Counting multiple foreign key associations

Hello everyone,

I am wondering how to make a composable query which returns counts from multiple foreign keys.

For example,

I have an accounts table, a users table and a devices table. There are more tables with associations, but for example’s sake just using these 2.

Users and devices have a fk to accounts via account_id
devices has an additional fk to users by user_id

What I want to get is.

user and device counts per the Fk to accounts in a summary like
“account_name”,“user_count”,“device_count”
Account1,10,4
Account2,20,6

Additionally I want to be able to pass a start and end date as well to each foreign key. Basically ‘retrieve all users and devices created between 09-01-2019 and 09-12-2019’

I have one a query to filter for dates with

def provisioned_during(query, %{start: start, finish: finish}) do
  from q in query, where: fragment("provisioned_on BETWEEN ? AND ?", ^start, ^finish)
end

I think the SQL would be something like this


SELECT 
  account_name, 
  count(u.user_id) as user_count, 
  count(d.device_id) as device_count
FROM account a
INNER JOIN users u ON a.account_id = u.account_id AND provisioned_on BETWEEN ? AND ?
INNER JOIN devices d ON a.account_id = d.account_id AND provisioned_on BETWEEN ? AND ?
GROUP BY a.account_id;

Which translates to ecto something like

from a in "accounts",
join: u in "users",
on: a.account_id == u.account_id and fragment("provisioned_on BETWEEN ? AND ?", ^start, ^finish),
join: d in "devices",
on: a.account_id == d.account_id and fragment("provisioned_on BETWEEN ? AND ?", ^start, ^finish),
group_by: a.account_id,
select: %{account_name: a.account_name, 
          user_count: count(u.user_id),
         device_count: count(d.device_id)}

@cmkarlsson

I had to use subqueries to get correct counts. I was not able to get correct counts with just the joins.
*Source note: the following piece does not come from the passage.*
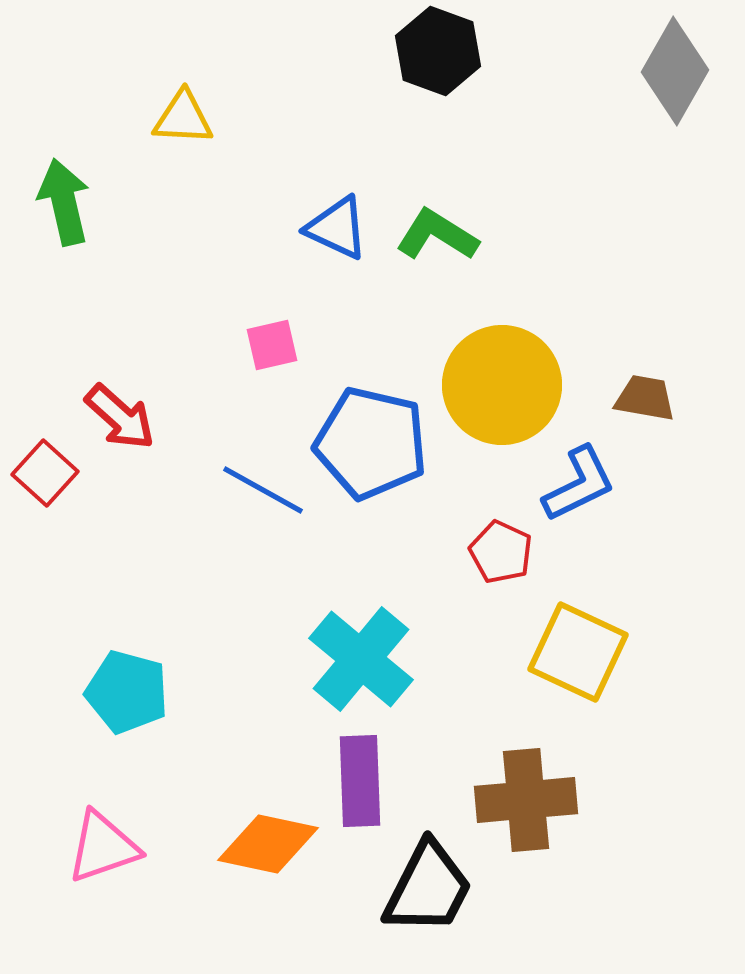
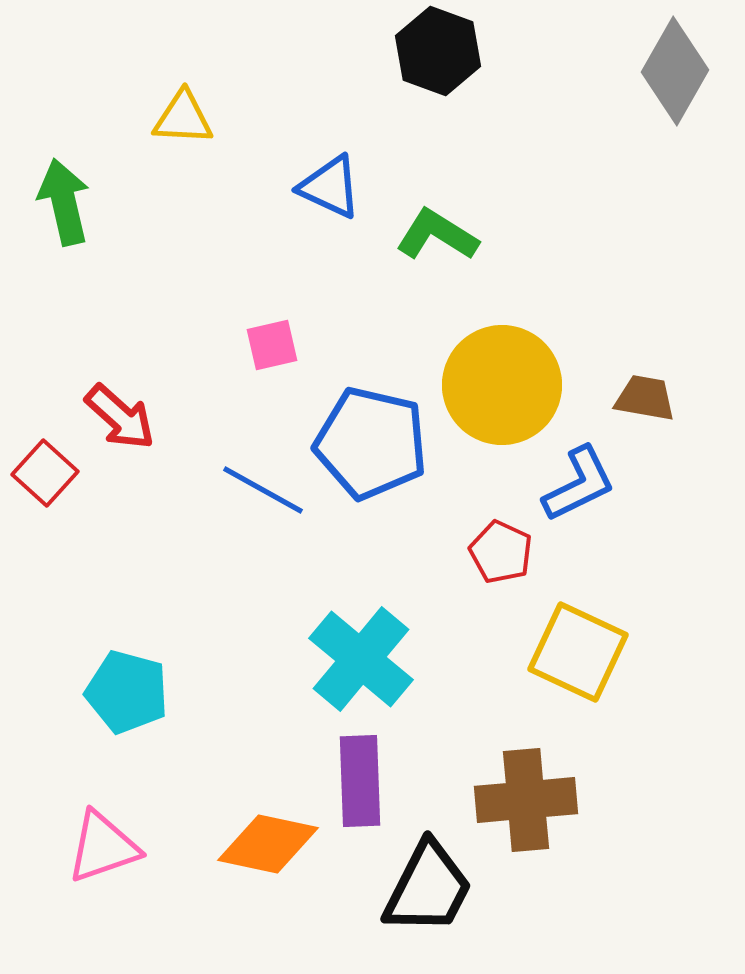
blue triangle: moved 7 px left, 41 px up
The query which seems to work properly is:

SELECT name, user_count, device_count FROM (
SELECT
    a.name,
    (SELECT COUNT(*) from users u where u.account_id = a.id AND u.provisioned_on BETWEEN '2019-09-01 00:00:00' AND '2019-09-30 23:59:59') as user_count,
    (SELECT COUNT(*) from devices d where d.account_id = a.id AND d.provisioned_on BETWEEN '2019-09-01 00:00:00' AND '2019-09-30 23:59:59') as device_count
FROM accounts a
GROUP BY a.id) r1
WHERE r1.user_count > 0 or r1.device_count > 0;

I am sure there is a better, more efficient/elegant way to get the count than how I have done it.

The main subquery r1 is so that I filter by accounts having those changes in that time period. Without it, I get 0 for accounts which have no users or devices added, which is fine

1 Like

What if you try with a left_join instead of a join?
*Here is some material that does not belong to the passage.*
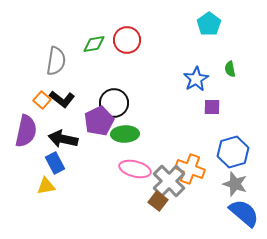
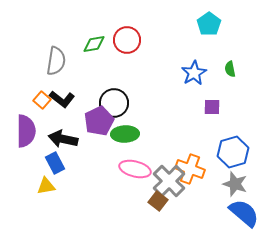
blue star: moved 2 px left, 6 px up
purple semicircle: rotated 12 degrees counterclockwise
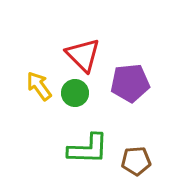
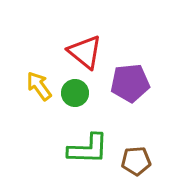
red triangle: moved 2 px right, 3 px up; rotated 6 degrees counterclockwise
Otherwise I guess you will only get results back where an account has both a device and a user.

EDIT: Actually. Let me think. There should be a way to do it without subqueries.

1 Like

The problem is that the counts are incorrect with join and left_join

With subqueries:

name,user_count,device_count
"Account1","2","1"
"Account2","1","1"
"Account3","1","2"
"Account4","5","9"
"Account5","4","4"
"Account6","6","2"

With join or left_join

name,user_count,device_count
"Account1","2","2"
"Account2","1","1"
"Account3","2","2"
"Account4","45","45"
"Account5","16","16"
"Account6","12","12"

The columns seem to be multiplied with each other.

They would be, you need to aggregate/group the results.

What is the relationship between user and device?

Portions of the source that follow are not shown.